Frequently Asked Legal Questions
Q: Can a domestic partner act as a “spouse” under the Wrongful Death law so as to bring a lawsuit or be a beneficiary?
A: Probably not. ORS 112.017 used to allow a “common-law spouse” to bring a wrongful death lawsuit. That law might have been applied to allow a domestic partner to bring a suit, but it was repealed in 1999. So there is very little hope of a non-spouse having legal standing to bring a case or to be a beneficiary. The law should be changed of course, and the right case could be used to bring a challenge to try to change the law. But as it stands now, a domestic partner does not appear to have rights in this area.
Q: Can a family member sue another family member for wrongful death?
Yes. It requires strategic thinking, because juries and insurance companies may be dubious about the claim until it is fully explained. But if one family member negligently causes the death of another family member, the remaining family members certainly have the legal right (and often, for financial reasons must) bring a wrongful death claim.
Q: What if a child dies? How are the lost wages determined?
If a child dies, there are future lost wages. An economist will take into account all of the relevant factors to project the income that child would have made over his or her lifetime. The factors are many, and beyond the purview of this book, but would typically include things like the income and education of the child’s parents, the child’s grades in school if old enough to be relevant, etc.
Q: What about loss of benefits like health insurance, Social Security Disability Insurance, etc.? Can these be claimed as damages in a wrongful death claim?

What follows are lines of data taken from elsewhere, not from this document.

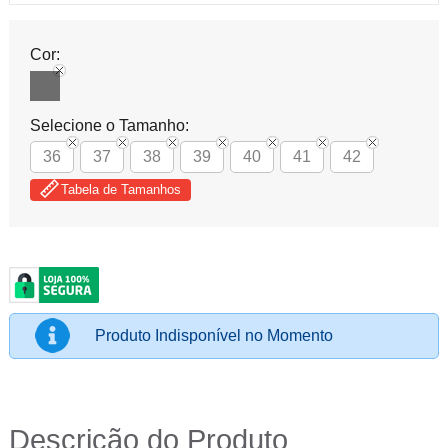
Cor:
Selecione o Tamanho:
36
37
38
39
40
41
42
Tabela de Tamanhos
Produto Indisponível no Momento
Descrição do Produto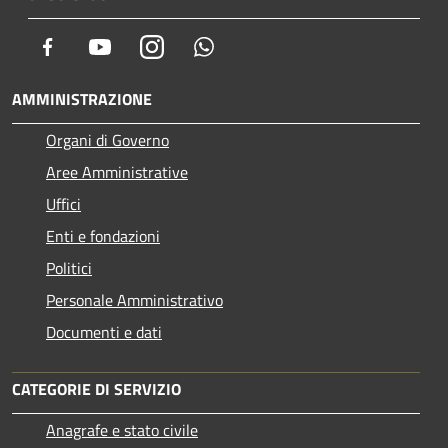
Facebook
Youtube
Instagram
Whatsapp
AMMINISTRAZIONE
Organi di Governo
Aree Amministrative
Uffici
Enti e fondazioni
Politici
Personale Amministrativo
Documenti e dati
CATEGORIE DI SERVIZIO
Anagrafe e stato civile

Any loss that falls into the categories listed in ORS 30.020 can be claimed. So if the loss of health insurance, SSDI, or any other loss can be shown to be a “pecuniary loss to decedent’s estate,” for example, then it can be claimed as a compensable loss in a wrongful death claim.
Q: Does the decedent’s will affect the distribution to the beneficiaries? For example, if my father cut me out of his will, can I still be a beneficiary in the wrongful death claim?
The law says that the beneficiaries of a wrongful death claim are the spouse, children, stepchildren, parents, and stepparents of the decedent. If the decedent left a will leaving all her money to her favorite aunt, that would not affect the wrongful death proceeds; they would still go to the decedent’s spouse, children and stepchildren, parents and stepparents. The Aunt would get no money at all from the wrongful death lawsuit.
How the money gets divided up among the spouse, children, stepchildren, parents, and stepparents is up to the judge, though, and is “in accordance with the beneficiary’s loss.” In other words, the judge will decide how much each of these people lost when the decedent died. So if the decedent’s will completely cut out the decedent’s son, it is possible that the judge would conclude from that fact that the son did not lose as much when his father died, since they had a bad relationship. But the will would just be one factor among many that would be taken into account.